A few bites into my plate, the baby started fussing. She had just woken up and had a bottle, and I had just changed her. I was holding her comfortably in such a way that she could see many interesting things. She wasn’t even trying to dive bomb onto the floor. Yet, her fussing began its familiar bloom into tears.

We walked together into the parlor and I sat her on my knee. “Why are you so upset?” I asked her. “You’re missing dinner with all these ladies. Some of them came a long way to see you.”

She squeaked a little cry of response.

“I think you have everything you need right now,” I said to her, maybe a little apologetically – as if I was missing something obvious, “so, I think you should cheer up and we should go back to dinner.”

She gave me a puzzled little look, halfway to tears. And then, for no reason I could discern, her temper passed like the shadow of a cloud. She met my gaze, looking as ridiculous and adorable as she has looked in four entire weeks.

“Okay then,” I said, and then added, “Do you know how cute you are?”

She cooed back at me and we returned to the table to laugh and coo and make ridiculous faces and enjoy our meal.

This life is not pure science. We do what we do and need what we need not just to fulfill our biological imperatives, but because we are more than the sum of our atoms and molecules, our bones and muscles. Each one of us is a fleeting series of electrical crackles across the mottled grey surface of a brain. Some of us are happy all of the time, and some of us are never satisfied, but we can do whatever we want to do.

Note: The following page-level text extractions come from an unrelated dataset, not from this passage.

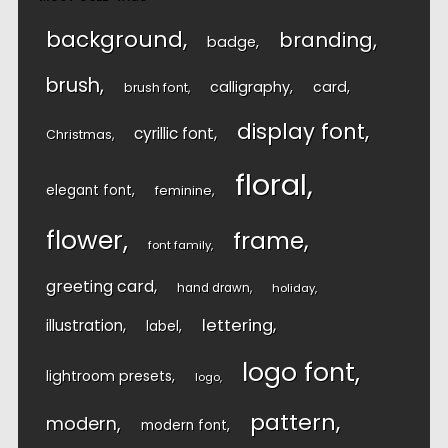
background
branding
badge
brush
calligraphy
card
brush font
display font
cyrillic font
Christmas
floral
elegant font
feminine
flower
frame
font family
greeting card
hand drawn
holiday
lettering
illustration
label
logo font
lightroom presets
logo
pattern
modern
modern font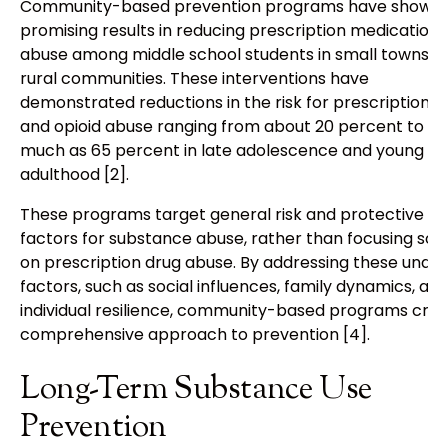
Community-based prevention programs have shown
promising results in reducing prescription medication
abuse among middle school students in small towns a
rural communities. These interventions have
demonstrated reductions in the risk for prescription d
and opioid abuse ranging from about 20 percent to as
much as 65 percent in late adolescence and young
adulthood [2].
These programs target general risk and protective
factors for substance abuse, rather than focusing sole
on prescription drug abuse. By addressing these under
factors, such as social influences, family dynamics, an
individual resilience, community-based programs crea
comprehensive approach to prevention [4].
Long-Term Substance Use
Prevention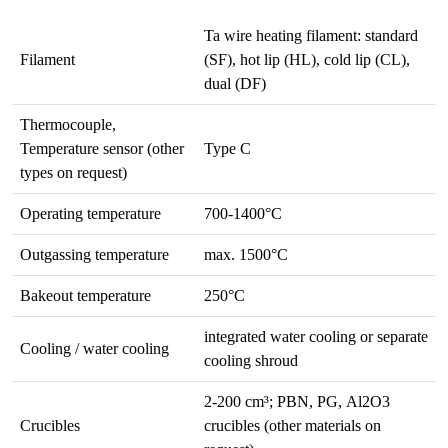
Ta wire heating filament: standard
Filament
(SF), hot lip (HL), cold lip (CL),
dual (DF)
Thermocouple,
Temperature sensor (other
Type C
types on request)
Operating temperature
700-1400°C
Outgassing temperature
max. 1500°C
Bakeout temperature
250°C
integrated water cooling or separate
Cooling / water cooling
cooling shroud
2-200 cm³; PBN, PG, Al2O3
Crucibles
crucibles (other materials on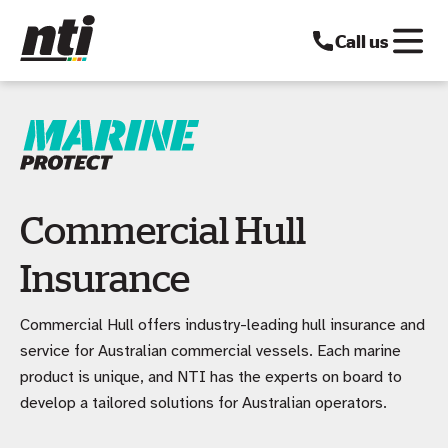
Call us
Commercial Hull
Insurance
Commercial Hull offers industry-leading hull insurance and
service for Australian commercial vessels. Each marine
product is unique, and NTI has the experts on board to
develop a tailored solutions for Australian operators.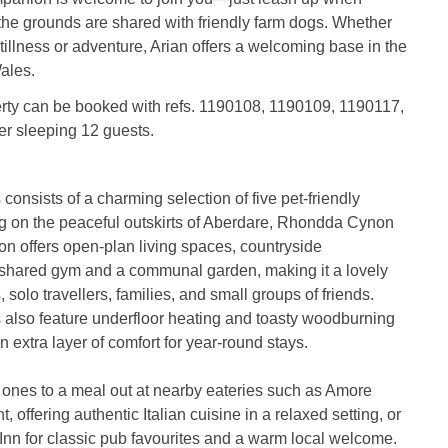
the grounds are shared with friendly farm dogs. Whether
tillness or adventure, Arian offers a welcoming base in the
ales.
erty can be booked with refs. 1190108, 1190109, 1190117,
er sleeping 12 guests.
consists of a charming selection of five pet-friendly
ng on the peaceful outskirts of Aberdare, Rhondda Cynon
ion offers open-plan living spaces, countryside
 shared gym and a communal garden, making it a lovely
 solo travellers, families, and small groups of friends.
 also feature underfloor heating and toasty woodburning
 extra layer of comfort for year-round stays.
 ones to a meal out at nearby eateries such as Amore
t, offering authentic Italian cuisine in a relaxed setting, or
nn for classic pub favourites and a warm local welcome.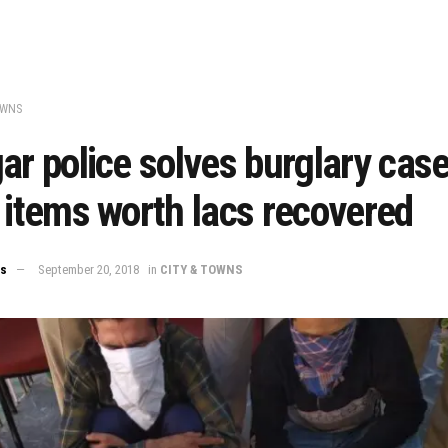
OWNS
ar police solves burglary case
 items worth lacs recovered
ws
September 20, 2018
in
CITY & TOWNS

I don’t know why my baby suddenly cheered up, but she did. I don’t know if this year was awesome or awful or both at the same time, but I can decide to be happy about the life-altering results and try a little harder next year.

I don’t know why I blog, but it’s what I want to do. Maybe not every fifteen minutes, or even every day or week, but life just wouldn’t be the same without it. A year or two from now I will forget all of the awful and only remember the awesome, because that’s the story I chose to tell. And, maybe thirty years from now my daughter will pull it up from some digital archive and read all about how I got to be her father.

Thank you for reading – especially if it makes you happy. Thank you mom-E and dad – somehow I do this thing because of you. Thank you E and baby-E – there wouldn’t be as good a story to tell without you.

Thank you, and happy birthday to this.